Ich war schockiert. Winterbreak? Wie konnte das sein, war die Lage so ernst? Waren meine Vermutungen doch richtiger, als erwartet? Und ich schlief drei Wochen in tiefster Gelassenheit hier drinnen. „James, mir ist nicht wohl dabei. Ich überlege, ob ich die Stadt verlassen soll?“, sagte Carla. „Wohin verdammt, Carla?!“, meuterte Edward. „Wir müssen aktuell cool bleiben. Es ist ein Phänomen, okay, aber es trifft nur die Alten, also wovor hast du Angst?“ „Im Moment betrifft es nur die Alten, Edward, aber was ist, wenn es morgen auch Jüngere trifft?“ „Nein, das ist nicht möglich, soweit ist die aktuelle Untersuchung der Fälle bereits. Sie führen es auf die natürliche Abnahme der Astrozyten zurück. Die bilden die Gliagenzmembran, die das Gehirn an der Oberfläche gegen die Hirnhäute abschottet.“

Ich unterbrach ihn mit seinem medizinischen Geschwafel. „Meyers, bleib auf dem Boden und erklär das mal verständlicher!“ „Okay, ich vergaß, dass du ja einen Schlag auf deinen Kopf bekamst. Also gut. Es geht um die Blut-Hirn Schranke im menschlichen Kopf - in deinem ist die mit Sicherheit am Arsch, aber egal. Also diese Schranke trennt, einfach gesprochen, das Nervensystem vom Blutkreislauf, zwei fast völlig autonome Systeme. Diese Schranke ermöglicht dem Gehirn, sich vor Krankheitserregern oder irgendwelchen Toxinen zu schützen, zumindest solange sie intakt ist und funktioniert.
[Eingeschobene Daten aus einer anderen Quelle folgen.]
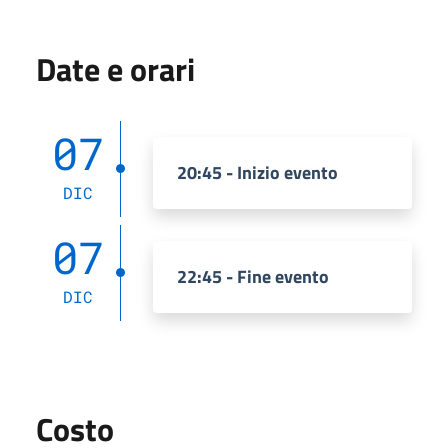
Date e orari
07
20:45 - Inizio evento
DIC
07
22:45 - Fine evento
DIC
Costo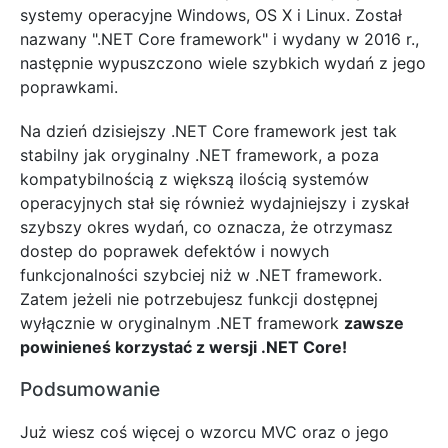
systemy operacyjne Windows, OS X i Linux. Został
nazwany ".NET Core framework" i wydany w 2016 r.,
następnie wypuszczono wiele szybkich wydań z jego
poprawkami.
Na dzień dzisiejszy .NET Core framework jest tak
stabilny jak oryginalny .NET framework, a poza
kompatybilnością z większą ilością systemów
operacyjnych stał się również wydajniejszy i zyskał
szybszy okres wydań, co oznacza, że otrzymasz
dostep do poprawek defektów i nowych
funkcjonalności szybciej niż w .NET framework.
Zatem jeżeli nie potrzebujesz funkcji dostępnej
wyłącznie w oryginalnym .NET framework
zawsze
powinieneś korzystać z wersji .NET Core!
Podsumowanie
Już wiesz coś więcej o wzorcu MVC oraz o jego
Im Alter nimmt diese Funktion ab und Giftstoffe können einfacher passieren. Das ist auch das, was im Moment bei den Alten geschieht. Ob es Gift, ein Virus oder Nanopartikel sind, ist unklar. Auf jeden Fall löst es bei älteren Menschen organische Psychosen aus, die sie schlichtweg austicken lassen. So, das ist der aktuellste Stand, darum müssen wir einfach cool bleiben und warten, die werden das schon lösen. Im einundzwanzigsten Jahrhundert ist Afrika fast ausgestorben, damals wegen Aids. Was glaubt ihr, wie die Menschen damals wohl Schiss gehabt haben müssen. Ein Virus, das sich so verbreitete! Kein Gegenmittel über Jahrzehnte! Oder das Fischvirus vor hundert Jahren, das halb Japan auslöschte und diesen Schlitzaugen wohl jeglichen Appetit auf Sushi vermieste. Es gibt also genügend Beispiele für wesentlich schlimmere Katastrophen in der Welt. Das hier ist bei Gott nicht so schlimm, dass wir panisch flüchten müssen. Locker bleiben und warten.“ Ich stimmte Meyers zu und mit der Zeit konnten wir auch Carla überzeugen.